**EXERCISE DETAILS:** The response must contain every line below in which "Herceg" appears.
== PROVIDED ENTRIES
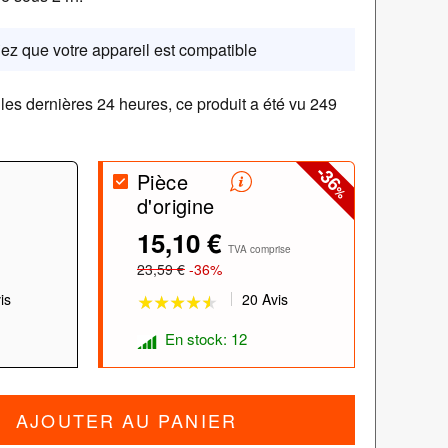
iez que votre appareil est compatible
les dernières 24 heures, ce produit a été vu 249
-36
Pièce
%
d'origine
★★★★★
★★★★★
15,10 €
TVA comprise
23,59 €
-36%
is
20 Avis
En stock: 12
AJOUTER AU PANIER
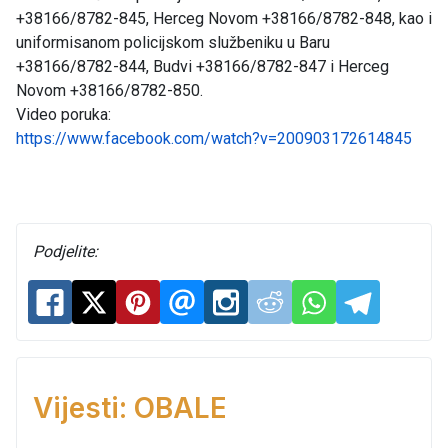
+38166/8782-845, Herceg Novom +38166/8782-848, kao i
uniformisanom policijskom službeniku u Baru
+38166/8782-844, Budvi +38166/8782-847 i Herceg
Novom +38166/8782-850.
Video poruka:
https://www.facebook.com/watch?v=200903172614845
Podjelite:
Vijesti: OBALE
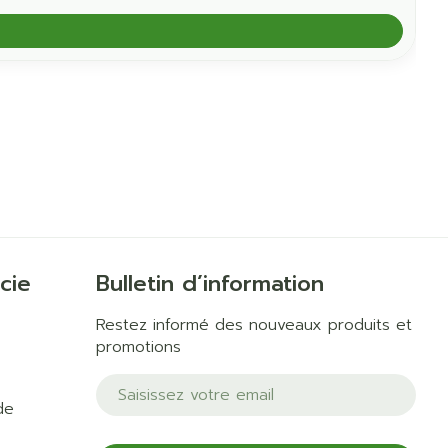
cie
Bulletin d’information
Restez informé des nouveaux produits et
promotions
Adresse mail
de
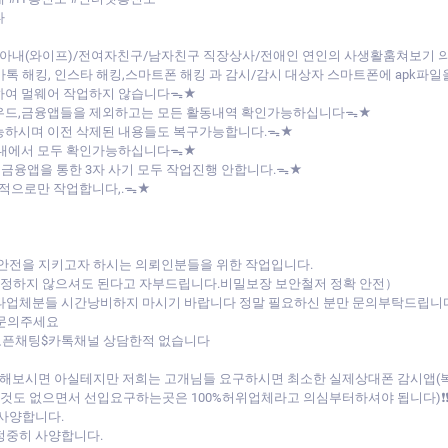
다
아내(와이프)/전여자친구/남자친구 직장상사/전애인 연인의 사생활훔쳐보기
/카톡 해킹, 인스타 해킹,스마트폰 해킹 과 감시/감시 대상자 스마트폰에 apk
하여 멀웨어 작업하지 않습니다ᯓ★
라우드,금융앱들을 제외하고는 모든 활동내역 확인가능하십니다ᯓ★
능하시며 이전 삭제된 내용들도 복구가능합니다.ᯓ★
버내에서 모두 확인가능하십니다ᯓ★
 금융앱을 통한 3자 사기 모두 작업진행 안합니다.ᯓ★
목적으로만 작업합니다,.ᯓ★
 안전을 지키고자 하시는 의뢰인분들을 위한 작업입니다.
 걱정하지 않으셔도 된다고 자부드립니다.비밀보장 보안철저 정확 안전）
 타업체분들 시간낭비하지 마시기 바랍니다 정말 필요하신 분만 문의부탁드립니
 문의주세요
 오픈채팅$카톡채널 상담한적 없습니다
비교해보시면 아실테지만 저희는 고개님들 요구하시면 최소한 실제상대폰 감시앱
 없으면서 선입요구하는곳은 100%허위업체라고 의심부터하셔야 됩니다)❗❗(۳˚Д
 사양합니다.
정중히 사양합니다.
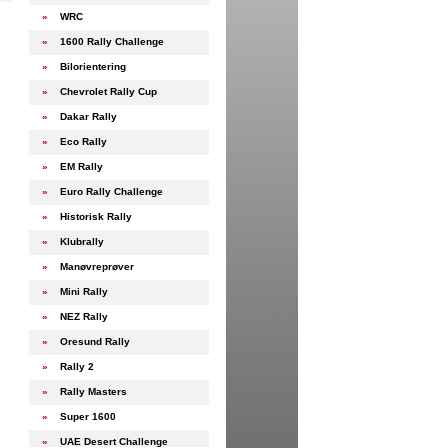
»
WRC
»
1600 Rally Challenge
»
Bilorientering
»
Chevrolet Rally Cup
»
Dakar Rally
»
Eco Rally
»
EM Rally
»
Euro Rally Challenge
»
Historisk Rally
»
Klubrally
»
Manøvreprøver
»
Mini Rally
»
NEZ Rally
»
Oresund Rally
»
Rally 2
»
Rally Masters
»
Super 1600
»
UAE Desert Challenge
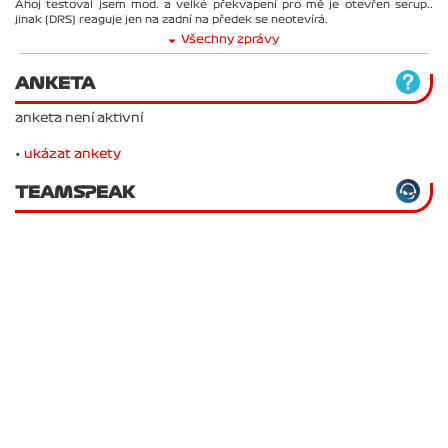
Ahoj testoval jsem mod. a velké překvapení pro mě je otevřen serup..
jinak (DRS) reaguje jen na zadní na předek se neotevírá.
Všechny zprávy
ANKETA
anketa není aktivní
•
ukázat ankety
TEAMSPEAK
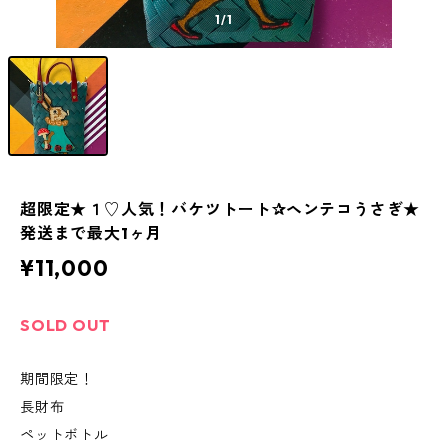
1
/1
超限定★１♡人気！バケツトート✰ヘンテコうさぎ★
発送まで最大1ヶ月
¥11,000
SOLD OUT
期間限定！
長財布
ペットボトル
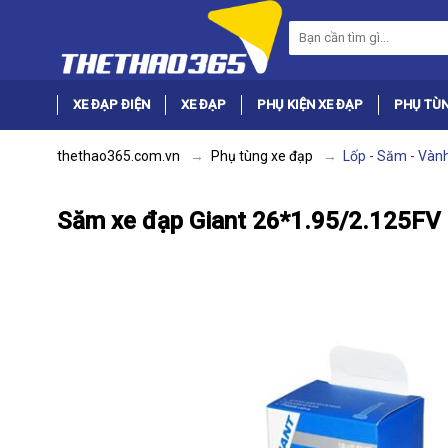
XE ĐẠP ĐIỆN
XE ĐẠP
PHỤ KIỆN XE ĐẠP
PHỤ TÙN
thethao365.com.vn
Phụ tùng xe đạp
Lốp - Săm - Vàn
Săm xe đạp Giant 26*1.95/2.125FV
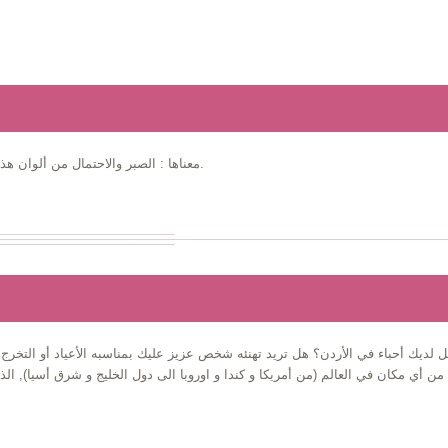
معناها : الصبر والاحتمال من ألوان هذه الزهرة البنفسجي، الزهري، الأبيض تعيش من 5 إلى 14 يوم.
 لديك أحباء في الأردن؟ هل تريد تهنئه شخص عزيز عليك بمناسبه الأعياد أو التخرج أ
====
== PROVIDED ENTRIES
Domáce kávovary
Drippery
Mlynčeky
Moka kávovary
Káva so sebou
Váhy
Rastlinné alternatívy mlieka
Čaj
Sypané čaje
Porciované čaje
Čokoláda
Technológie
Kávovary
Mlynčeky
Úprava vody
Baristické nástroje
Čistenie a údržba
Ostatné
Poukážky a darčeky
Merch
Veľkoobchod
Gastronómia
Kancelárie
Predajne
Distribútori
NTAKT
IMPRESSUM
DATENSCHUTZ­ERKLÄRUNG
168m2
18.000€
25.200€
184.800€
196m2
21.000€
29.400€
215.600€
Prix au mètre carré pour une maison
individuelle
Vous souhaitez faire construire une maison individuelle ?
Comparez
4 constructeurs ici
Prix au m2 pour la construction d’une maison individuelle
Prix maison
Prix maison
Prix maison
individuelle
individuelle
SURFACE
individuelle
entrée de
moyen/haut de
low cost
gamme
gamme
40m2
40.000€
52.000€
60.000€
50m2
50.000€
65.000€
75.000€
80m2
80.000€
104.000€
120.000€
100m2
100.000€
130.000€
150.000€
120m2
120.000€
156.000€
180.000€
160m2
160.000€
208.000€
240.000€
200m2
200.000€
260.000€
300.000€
====
**EXPECTED ANSWER:**
+38166/8782-845, Herceg Novom +38166/8782-848, kao i
+38166/8782-844, Budvi +38166/8782-847 i Herceg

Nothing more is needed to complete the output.